I will be the first to admit that I resemble Veruca Salt in far more ways that I would like. I often forget to be grateful. I focus on what I don't have and not what I do have. I often get so focused on not having the job I want now that I forget how blessed I am to be employed at all, and to be able to mostly support myself on the wages from that job. I also have the opportunity to occasionally substitute at a middle school, which is great. But I focus on what I don't have that I want.
Lately, I've had trouble of a different sort. I've started not to be able to celebrate others' successes. I see people moving forward in their lives through a myriad of ways like career advancement, marriage, having children, buying houses, etc. and it is getting increasingly difficult to wish them well in their happiness. Some of it is the envy that Elder Jeffrey R. Holland spoke of in his talk in General Conference this month. Some of it is simply feeling left behind. It has been fifteen years since I graduated from high school, ten since I graduated from BYU. I've watched successive generations of friends move on with their lives that I still haven't. They have careers, families, foundations. I'm still working dead-end jobs that have nothing to do with my degrees, single, and nomadic as ever. I've learned that my friends' successes, while amazing for them, mean a separation for me. Our friendships don't end, but they move on, move forward, move away, move into demanding spheres of responsibility that have less room for me. Our lives simply don't overlap as much. And while their moving forward brings them into contact with a widening social circle, mine seems to shrink and require me to go out and work to build new friendships. None of this is bad, but it is difficult and somewhat lonely. I'm not an extremely social person by nature, so I find the work it takes to build new relationships rather exhausting and not a little unfair.
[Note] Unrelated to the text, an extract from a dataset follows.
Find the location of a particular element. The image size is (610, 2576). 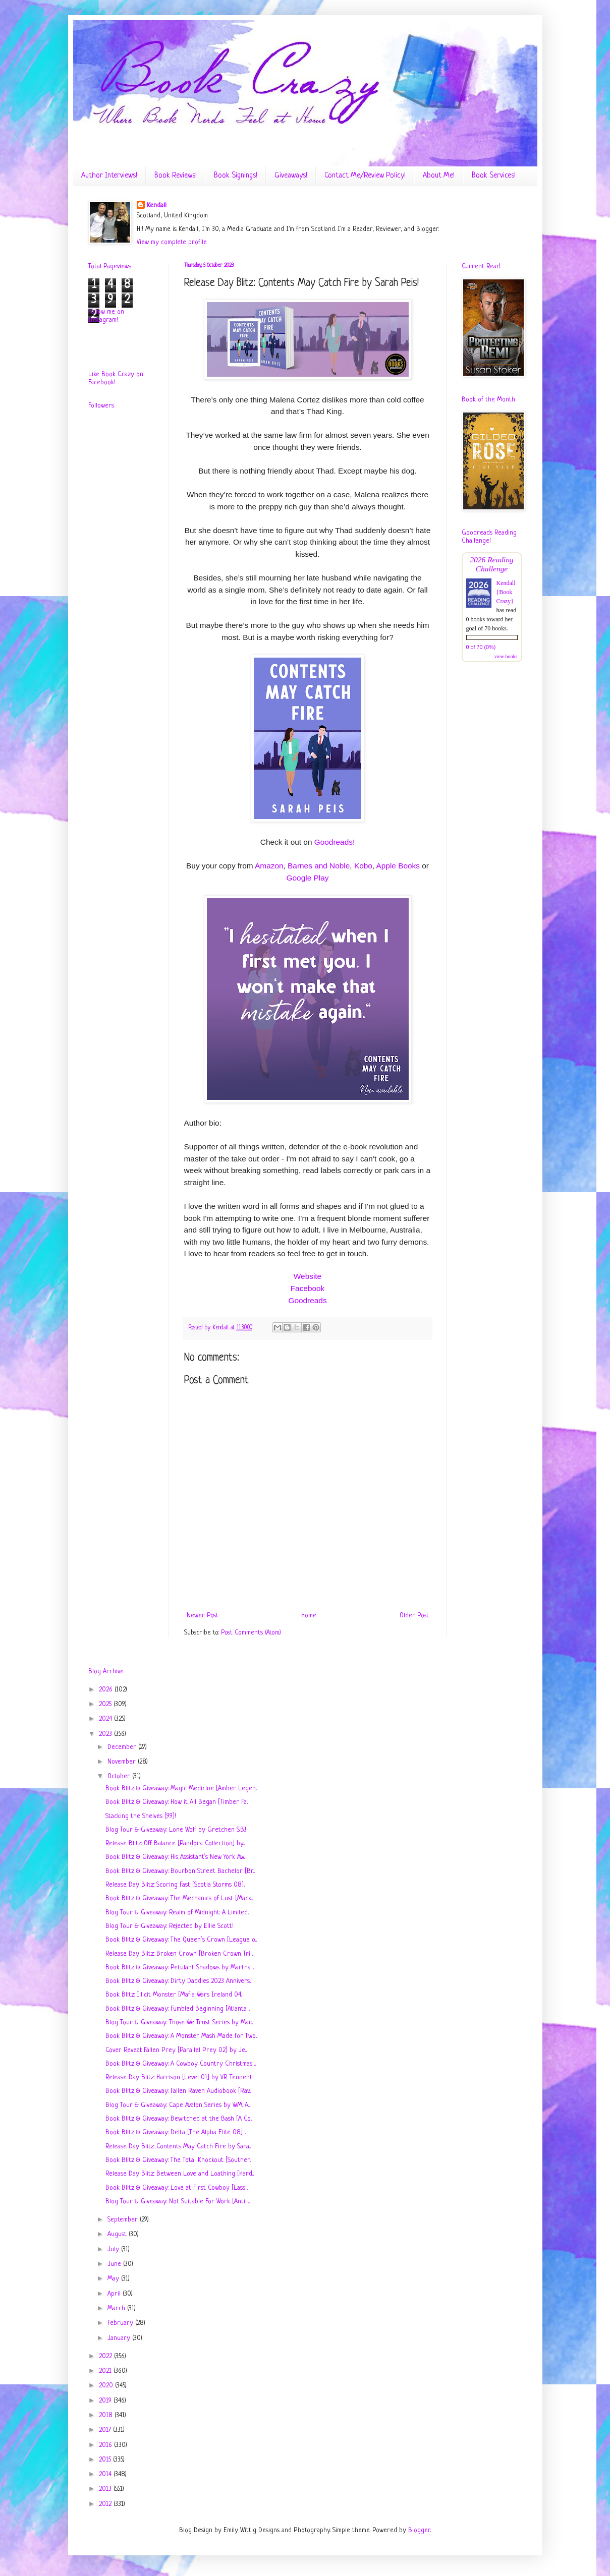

This is where my Veruca Salt-ness directly confronts my faith. Do I believe in the blessings of eternal life? Most definitely. I'm grateful for it everyday. I'm grateful for it every time I think of my mother, every time I wish I could her on the phone, every time I think of my grandparents and aunts and uncles who are no longer with us. I'm grateful when I think of my brother, when I see my niece's disappearing scar from open heart surgery, when I think of my nephew who will be joining our family this summer. That is not in question. Rather, do I have the faith to endure if all the blessings I want in my life don't come until eternity? I was reading in Isaiah today during the Sacrament and came across this verse in chapter 51:
For the shall comfort Zion: he will comfort all her waste places; and he will make her wilderness like Eden, and her desert like the of the ; joy and gladness shall be found therein, thanksgiving, and the voice of melody.
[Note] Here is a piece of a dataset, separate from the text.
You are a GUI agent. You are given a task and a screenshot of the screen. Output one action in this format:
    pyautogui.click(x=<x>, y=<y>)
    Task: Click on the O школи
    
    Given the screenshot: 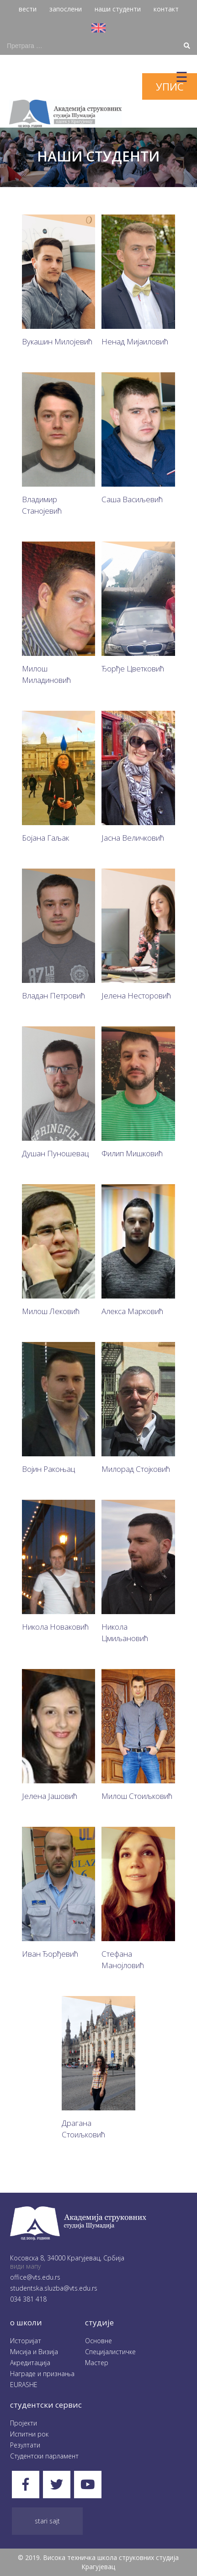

These words are full of comfort to those in midst of figurative and literal waste places, wildernesses, and deserts. They are to inspire hope. As I pondered them, my Veruca Salt-ness came raging back, asking if I was prepared to wander in those waste places, wildernesses or deserts if the blessings I want don't come til eternity. I want to say yes. I want to conquer my inner Veruca. I want to be grateful for everything in my life, not just focused on what I don't have. Yet there are days when I can't help but envision a future of watching my friends and loved ones move forward and, often, away while I am consigned to watch like a starving Dickensian orphan peering through a window at a Christmas feast. And that just seems impossibly hard.